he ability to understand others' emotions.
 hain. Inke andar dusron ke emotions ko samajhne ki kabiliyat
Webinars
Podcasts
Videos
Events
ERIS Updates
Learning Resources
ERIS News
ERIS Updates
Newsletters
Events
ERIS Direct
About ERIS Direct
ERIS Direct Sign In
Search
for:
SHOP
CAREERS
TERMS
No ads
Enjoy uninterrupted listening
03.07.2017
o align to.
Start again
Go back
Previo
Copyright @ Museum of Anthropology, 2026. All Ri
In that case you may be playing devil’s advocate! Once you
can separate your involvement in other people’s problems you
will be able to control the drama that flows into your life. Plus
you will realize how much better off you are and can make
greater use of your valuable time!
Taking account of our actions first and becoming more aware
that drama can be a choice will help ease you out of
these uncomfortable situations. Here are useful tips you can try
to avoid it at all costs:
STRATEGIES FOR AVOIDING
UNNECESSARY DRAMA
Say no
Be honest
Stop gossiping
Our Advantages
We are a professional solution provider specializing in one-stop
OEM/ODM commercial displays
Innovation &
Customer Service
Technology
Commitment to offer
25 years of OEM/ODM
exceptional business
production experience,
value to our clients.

▶ WORK INSTRUCTION:
The word "Direct" appears in some of the lines above. Copy those lines.

▶ WORKED SOLUTION:
ERIS Direct
About ERIS Direct
ERIS Direct Sign In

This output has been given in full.